- TASK INSTRUCTIONS -
Which lines in the data below contain the word "that"? Copy each of them.

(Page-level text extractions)
-.-.-
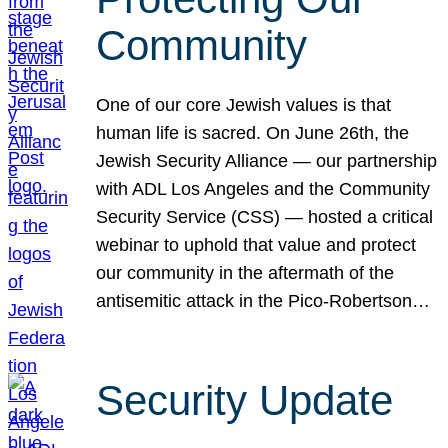
Community
One of our core Jewish values is that
human life is sacred. On June 26th, the
Jewish Security Alliance — our partnership
with ADL Los Angeles and the Community
Security Service (CSS) — hosted a critical
webinar to uphold that value and protect
our community in the aftermath of the
antisemitic attack in the Pico-Robertson…
Security Update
-.-.-
- TASK SOLUTION -
One of our core Jewish values is that
webinar to uphold that value and protect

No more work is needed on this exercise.